Very few similar clocks are known; most date from a later period. One such example is illustrated in Tardy, La pendule française, du Louis XVI à nos jours, Paris, 1975, p. 377; a second clock is in the François Duesberg Museum in Mons (see Musée François Duesberg, Arts décoratifs 1775-1825, Bruxelles, 2004, p. 54); a third example is in the collection of the Princes of Hessen in the Fasanerie Palace in Fulda (illustrated in the exhibition catalogue Gehäuse der Zeit, 2002, p. 93).

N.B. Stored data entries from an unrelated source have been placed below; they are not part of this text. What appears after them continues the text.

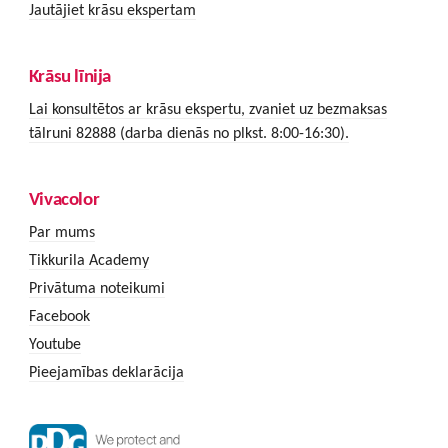
Jautājiet krāsu ekspertam
Krāsu līnija
Lai konsultētos ar krāsu ekspertu, zvaniet uz bezmaksas
tālruni 82888 (darba dienās no plkst. 8:00-16:30).
Vivacolor
Par mums
Tikkurila Academy
Privātuma noteikumi
Facebook
Youtube
Pieejamības deklarācija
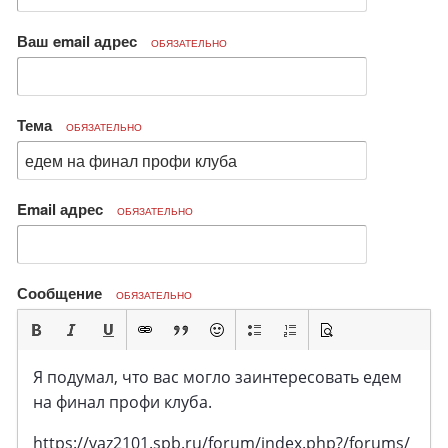
Ваш email адрес
ОБЯЗАТЕЛЬНО
Тема
ОБЯЗАТЕЛЬНО
Email адрес
ОБЯЗАТЕЛЬНО
Сообщение
ОБЯЗАТЕЛЬНО
Я подумал, что вас могло заинтересовать едем
на финал профи клуба.
https://vaz2101.spb.ru/forum/index.php?/forums/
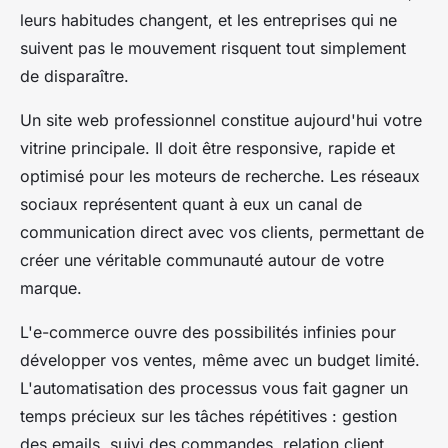
leurs habitudes changent, et les entreprises qui ne
suivent pas le mouvement risquent tout simplement
de disparaître.
Un site web professionnel constitue aujourd'hui votre
vitrine principale. Il doit être responsive, rapide et
optimisé pour les moteurs de recherche. Les réseaux
sociaux représentent quant à eux un canal de
communication direct avec vos clients, permettant de
créer une véritable communauté autour de votre
marque.
L'e-commerce ouvre des possibilités infinies pour
développer vos ventes, même avec un budget limité.
L'automatisation des processus vous fait gagner un
temps précieux sur les tâches répétitives : gestion
des emails, suivi des commandes, relation client.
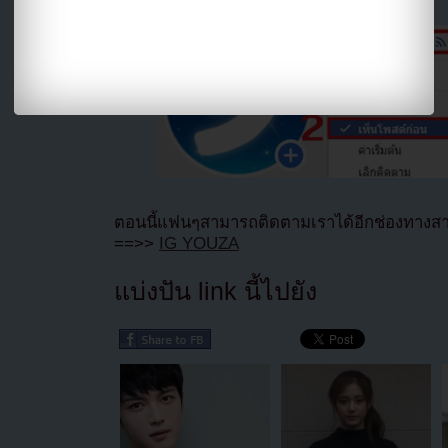
ตอนนี้แฟนๆสามารถติดตามเราได้อีกช่องทางสา
==>>
IG YOUZA
แบ่งปัน link นี้ไปยัง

Jean-Simon Deverberie (1764 - 1824)

Jean-Simon Deverberie was one of the most important Parisian bronziers of the late 18th century and the early decades of the following century.  Deverberie, who was married to Marie-Louise Veron, appears to have specialized at first in making clocks and candelabra that were adorned with exotic figures, and particularly African figures. Around 1800 he registered several preparatory designs for “au nègre” clocks, including the “Africa”, “America”, and “Indian Man and Woman” models (the drawings for which are today preserved in the Cabinet des Estampes in the Bibliothèque nationale in Paris). He opened a workshop in the rue Barbette around 1800, in the rue du Temple around 1804, and in the rue des Fossés du Temple between 1812 and 1820.